[Transcribed page contents]
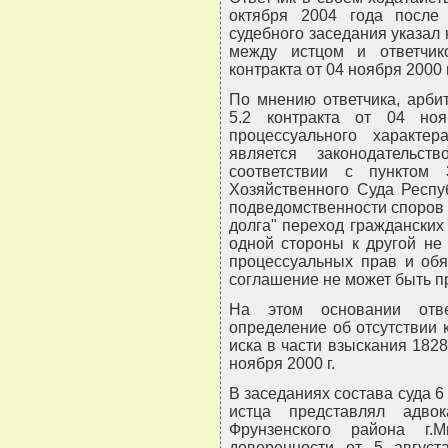
октября 2004 года после
судебного заседания указал
между истцом и ответчи
контракта от 04 ноября 2000 г
По мнению ответчика, арби
5.2 контракта от 04 ноя
процессуального характе
является законодательс
соответствии с пунктом
Хозяйственного Суда Респуб
подведомственности споров 
долга" переход гражданских
одной стороны к другой не
процессуальных прав и обя
соглашение не может быть п
На этом основании отве
определение об отсутствии 
иска в части взыскания 182
ноября 2000 г.
В заседаниях состава суда 6
истца представлял адво
Фрунзенского района г.
доверенности от 5 август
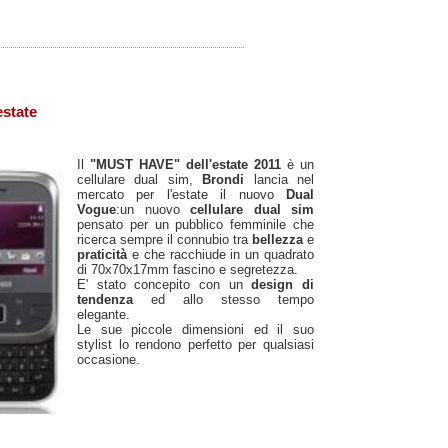
estate
Il
"MUST HAVE" dell'estate 2011
è un
cellulare dual sim,
Brondi
lancia nel
mercato per l'estate il nuovo
Dual
Vogue
:un nuovo
cellulare dual sim
pensato per un pubblico femminile che
ricerca sempre il connubio tra
bellezza
e
praticità
e che racchiude in un quadrato
di 70x70x17mm fascino e segretezza.
E' stato concepito con un
design di
tendenza
ed allo stesso tempo
elegante.
Le sue piccole dimensioni ed il suo
stylist lo rendono perfetto per qualsiasi
occasione.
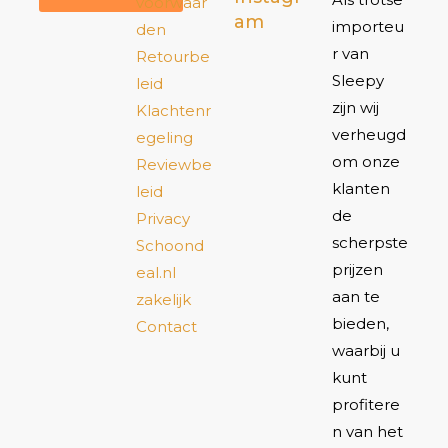
voorwaar
am
importeu
den
r van
Retourbe
Sleepy
leid
zijn wij
Klachtenr
verheugd
egeling
om onze
Reviewbe
klanten
leid
de
Privacy
scherpste
Schoond
prijzen
eal.nl
aan te
zakelijk
bieden,
Contact
waarbij u
kunt
profitere
n van het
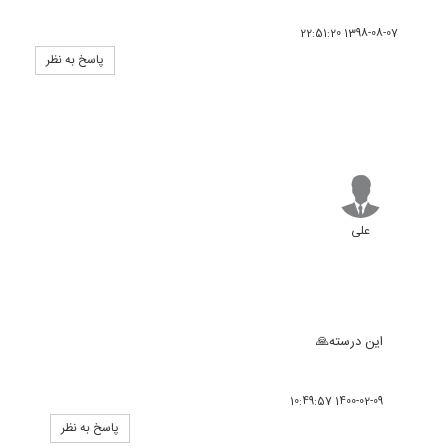
1398-08-07 22:51:20
پاسخ به نظر
علی
این درسته🙏
1400-02-09 10:49:57
پاسخ به نظر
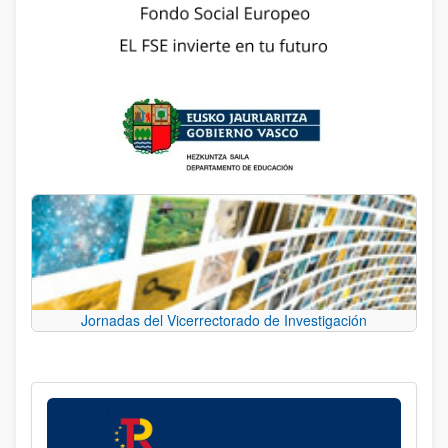
Jornadas del Vicerrectorado de Investigación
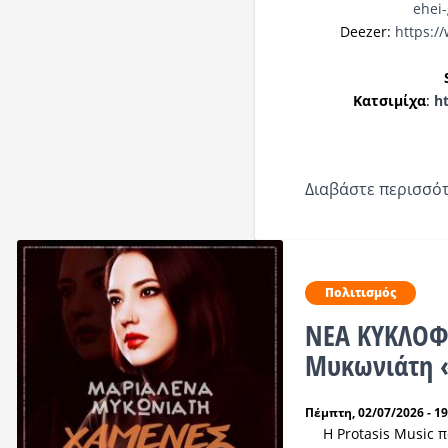
ehei-
Deezer:
https:/
Κατσιμίχα
:
h
Διαβάστε περισσότ
Πολιτισμός
ΝΕΑ ΚΥΚΛΟΦ
Μυκωνιάτη 
Πέμπτη, 02/07/2026 - 19
Η Protasis Music 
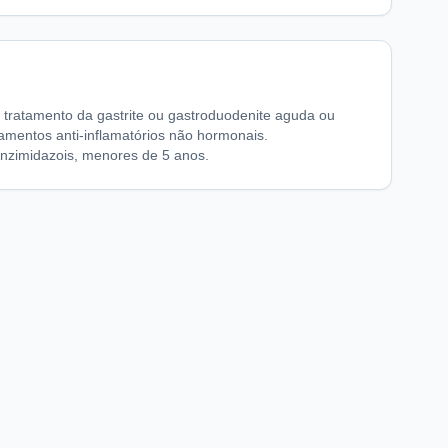
 tratamento da gastrite ou gastroduodenite aguda ou
amentos anti-inflamatórios não hormonais.
zimidazois, menores de 5 anos.
chaFarma
Informações legais
nício
Termos de Uso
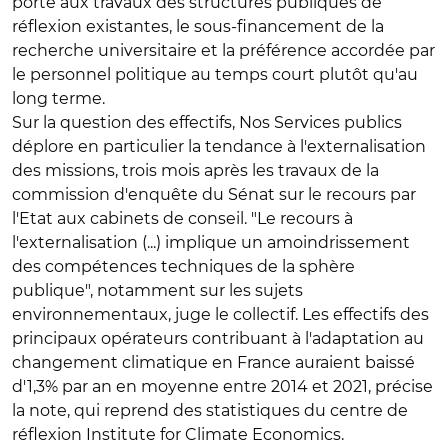
porté aux travaux des structures publiques de
réflexion existantes, le sous-financement de la
recherche universitaire et la préférence accordée par
le personnel politique au temps court plutôt qu'au
long terme.
Sur la question des effectifs, Nos Services publics
déplore en particulier la tendance à l'externalisation
des missions, trois mois après les travaux de la
commission d'enquête du Sénat sur le recours par
l'Etat aux cabinets de conseil. "Le recours à
l'externalisation (...) implique un amoindrissement
des compétences techniques de la sphère
publique", notamment sur les sujets
environnementaux, juge le collectif. Les effectifs des
principaux opérateurs contribuant à l'adaptation au
changement climatique en France auraient baissé
d'1,3% par an en moyenne entre 2014 et 2021, précise
la note, qui reprend des statistiques du centre de
réflexion Institute for Climate Economics.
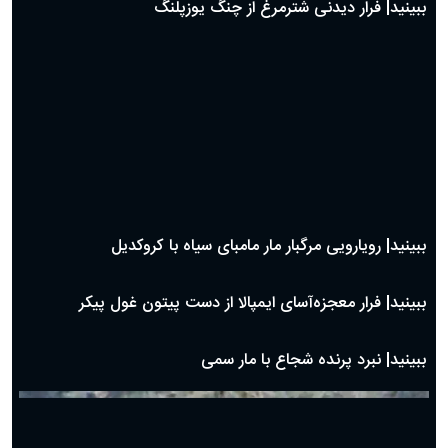
ببینید| دردسر مار کبرا برای بلعیدن بزمجه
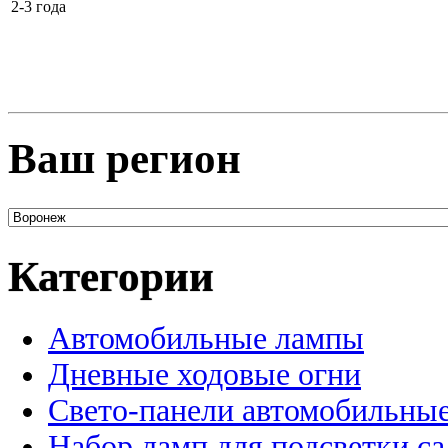
2-3 года
Ваш регион
Категории
Автомобильные лампы
Дневные ходовые огни
Свето-панели автомобильны
Набор ламп для подсветки с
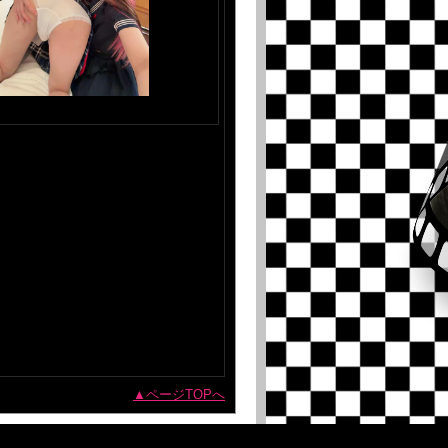
ページTOPへ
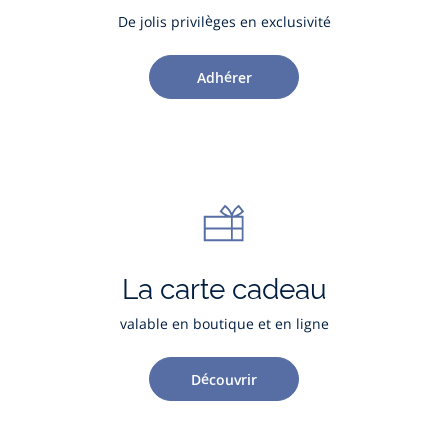
De jolis privilèges en exclusivité
Adhérer
La carte cadeau
valable en boutique et en ligne
Découvrir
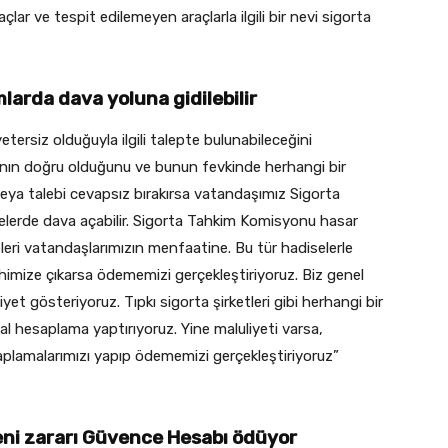
çlar ve tespit edilemeyen araçlarla ilgili bir nevi sigorta
arda dava yoluna gidilebilir
tersiz olduğuyla ilgili talepte bulunabileceğini
ının doğru olduğunu ve bunun fevkinde herhangi bir
eya talebi cevapsız bırakırsa vatandaşımız Sigorta
lerde dava açabilir. Sigorta Tahkim Komisyonu hasar
eleri vatandaşlarımızın menfaatine. Bu tür hadiselerle
himize çıkarsa ödememizi gerçekleştiriyoruz. Biz genel
et gösteriyoruz. Tıpkı sigorta şirketleri gibi herhangi bir
 hesaplama yaptırıyoruz. Yine maluliyeti varsa,
plamalarımızı yapıp ödememizi gerçekleştiriyoruz”
eni zararı Güvence Hesabı ödüyor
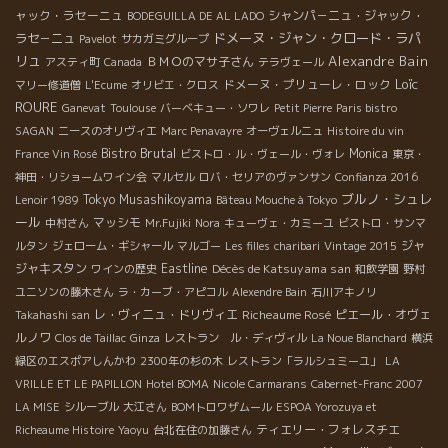
ャック・ラセーニュ
シャンパ－ニュ・ジャック・
BODEGUILLA DE AL LADO
ドメーヌ・ジャン・クロード・ラパ
ラセ－ニュ
Pavelot
サカガミグループ
リュ
Alexandre Bain
ＢＭＯのマサ子さん
アスティ町
Canada
テラヴェール
Loïc
ドメーヌ・プリューレ・ロック
マリー修道僧
L'Ecume
オリビエ・クロス
ROURE
Ganevat
Toulouse
バーベキュー・ソワレ
Petit Pierre
Paris bistro
SAGAN
ニースのオリヴィエ
Marc Penavayre
オーヴェルニュ
Histoire du vin
Bistro Brutal
Monica
France Vin Rosé
ビストロ・ル・ヴェール・ヴォレ
東京・
神田・リショームワイン会
マルセル
ロバ・セリアのヴァンサン
Confianza 2016
ブルノ・シュレ
Tokyo Musashikoyama
Lenoir 1989
Bâteau Mouche à Tokyo
ール
マッシモ
中村さん
Mr.Fujiki
Nora
キューヴェ・カミーユ
ビストロ・サンマ
ジャ
ルタン
ジェローム・ギシャール
マルゴー
Les filles
charibari
Vintage 2015
ジャキスタン
Eastline
Décès de Katsuyama san
ワインの歴史
和飲学園
野村
ユニソンの藤木さん
ラ・カーブ・アピコル
Alexendre Bain
石川アキノリ
レ・ヴィニュ・ドリヴィエ
Richeaume Rosé
ピエール・オヴェ
Takahashi san
ルノワ
Clos de Taillac
Ginza
レストラン ル・ディヴィル
La Noue Blanchard
横浜
緑区のエスポアしんかわ
2300年の杉の木
レストラン「ラルシュミーユ」
LA
VRILLE ET LE PAPILLON
Hotel BOMA
Nicole Carmarans
Cabernet-Franc 2007
LA MISE
シルーブル
大江さん
BOMトロワザムール
ESPOA Yorozuya et
ティエリー・フォレスチエ
Richeaume Histoire
Yaoyu
台北在住の加藤さん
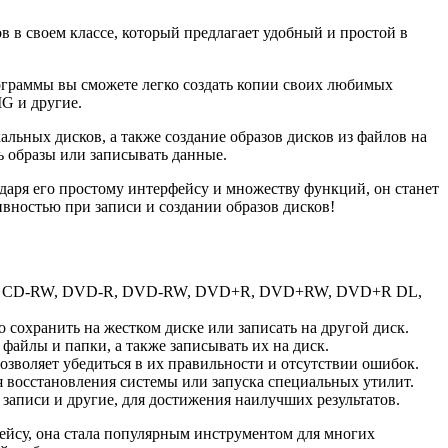
в в своем классе, который предлагает удобный и простой в
рограммы вы сможете легко создать копии своих любимых
G и другие.
альных дисков, а также создание образов дисков из файлов на
ть образы или записывать данные.
даря его простому интерфейсу и множеству функций, он станет
вностью при записи и создании образов дисков!
 CD-R, CD-RW, DVD-R, DVD-RW, DVD+R, DVD+RW, DVD+R DL,
 сохранить на жестком диске или записать на другой диск.
 файлы и папки, а также записывать их на диск.
зволяет убедиться в их правильности и отсутствии ошибок.
я восстановления системы или запуска специальных утилит.
 записи и другие, для достижения наилучших результатов.
ейсу, она стала популярным инструментом для многих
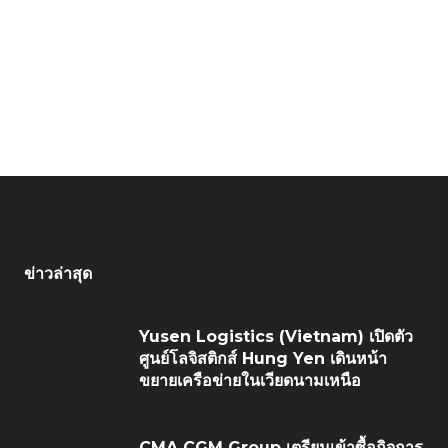
ข่าวล่าสุด
Yusen Logistics (Vietnam) เปิดตัว
ศูนย์โลจิสติกส์ Hung Yen เดินหน้า
ขยายเครือข่ายในเวียดนามเหนือ
CMA CGM Group เตรียมเข้าซื้อกิจการ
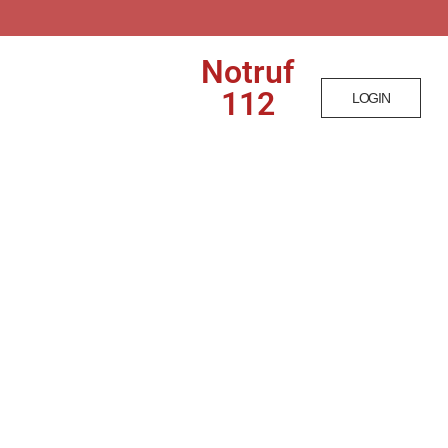
Notruf
T
112
LOGIN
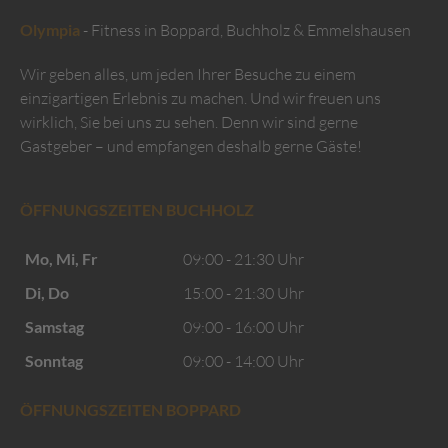
Olympia
- Fitness in Boppard, Buchholz & Emmelshausen
Wir geben alles, um jeden Ihrer Besuche zu einem
einzigartigen Erlebnis zu machen. Und wir freuen uns
wirklich, Sie bei uns zu sehen. Denn wir sind gerne
Gastgeber – und empfangen deshalb gerne Gäste!
ÖFFNUNGSZEITEN BUCHHOLZ
Mo, Mi, Fr
09:00 - 21:30 Uhr
Di, Do
15:00 - 21:30 Uhr
Samstag
09:00 - 16:00 Uhr
Sonntag
09:00 - 14:00 Uhr
ÖFFNUNGSZEITEN BOPPARD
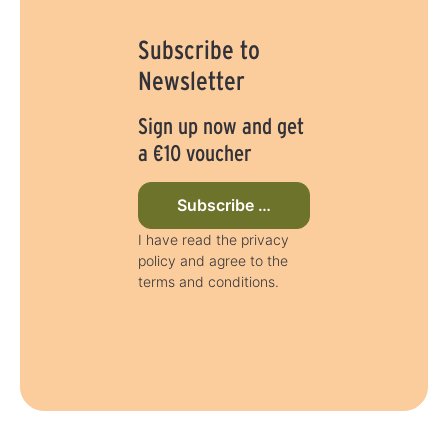
Subscribe to
Newsletter
Sign up now and get
a €10 voucher
Subscribe to newsletter now
I have read the privacy
policy and agree to the
terms and conditions.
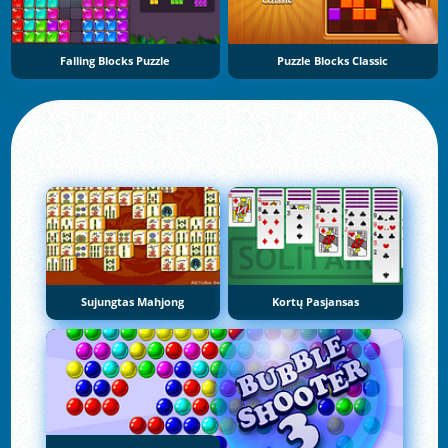
Falling Blocks Puzzle
Puzzle Blocks Classic
Sujungtas Mahjong
Kortų Pasjansas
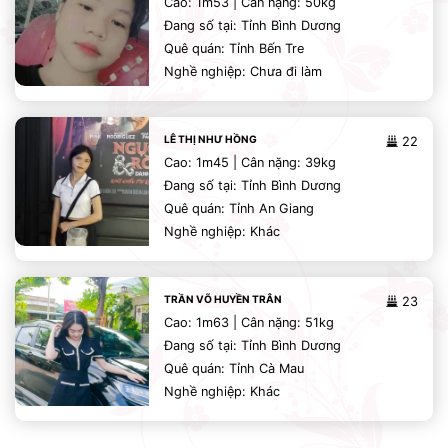
Cao: 1m53 | Cân nặng: 50kg
Đang số tại: Tỉnh Bình Dương
Quê quán: Tỉnh Bến Tre
Nghề nghiệp: Chưa đi làm
LÊ THỊ NHƯ HỒNG
22
Cao: 1m45 | Cân nặng: 39kg
Đang số tại: Tỉnh Bình Dương
Quê quán: Tỉnh An Giang
Nghề nghiệp: Khác
TRẦN VÕ HUYỀN TRÂN
23
Cao: 1m63 | Cân nặng: 51kg
Đang số tại: Tỉnh Bình Dương
Quê quán: Tỉnh Cà Mau
Nghề nghiệp: Khác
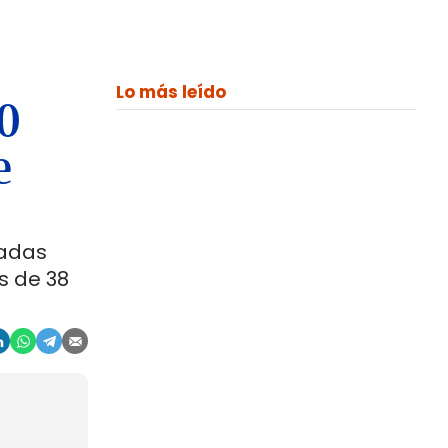
Lo más leído
00
e
ladas
s de 38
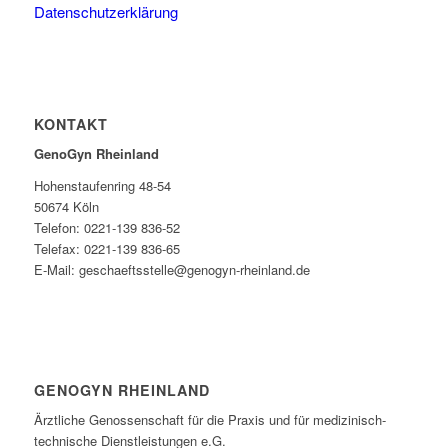
Datenschutzerklärung
KONTAKT
GenoGyn Rheinland
Hohenstaufenring 48-54
50674 Köln
Telefon: 0221-139 836-52
Telefax: 0221-139 836-65
E-Mail: geschaeftsstelle@genogyn-rheinland.de
GENOGYN RHEINLAND
Ärztliche Genossenschaft für die Praxis und für medizinisch-
technische Dienstleistungen e.G.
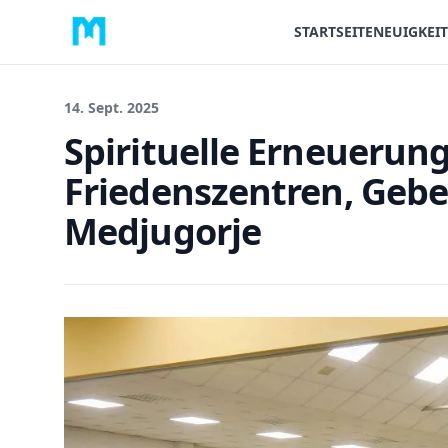
STARTSEITE
NEUIGKEI
14. Sept. 2025
Spirituelle Erneuerung
Friedenszentren, Gebe
Medjugorje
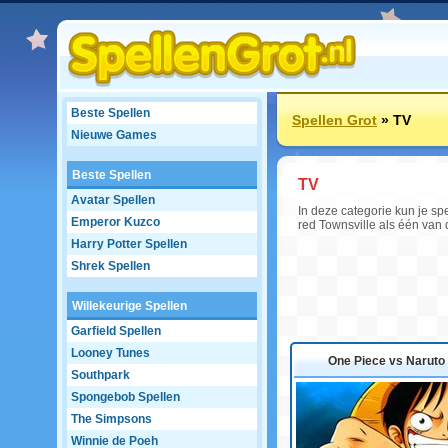
Beste Spellen
Spellen Grot
»
TV
Nieuwe Games
Beste Spellen
TV
Avatar Spellen
In deze categorie kun je sp
Emperor Kuzco
red Townsville als één van 
Harry Potter Spellen
Shrek Spellen
Willekeurige Spellen
Garfield Spellen
Looney Tunes
One Piece vs Naruto 
Southpark
Spongebob Spellen
The Simpsons
Winnie de Poeh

> [Work item] Starting with the first line of the data above, write out each line exactly up to and including the line that holds "одной стороны к другой не". Pictures stay out.

> [Result of the exercise]
октября 2004 года после
судебного заседания указал
между истцом и ответчи
контракта от 04 ноября 2000 г
По мнению ответчика, арби
5.2 контракта от 04 ноя
процессуального характе
является законодательс
соответствии с пунктом
Хозяйственного Суда Респуб
подведомственности споров 
долга" переход гражданских
одной стороны к другой не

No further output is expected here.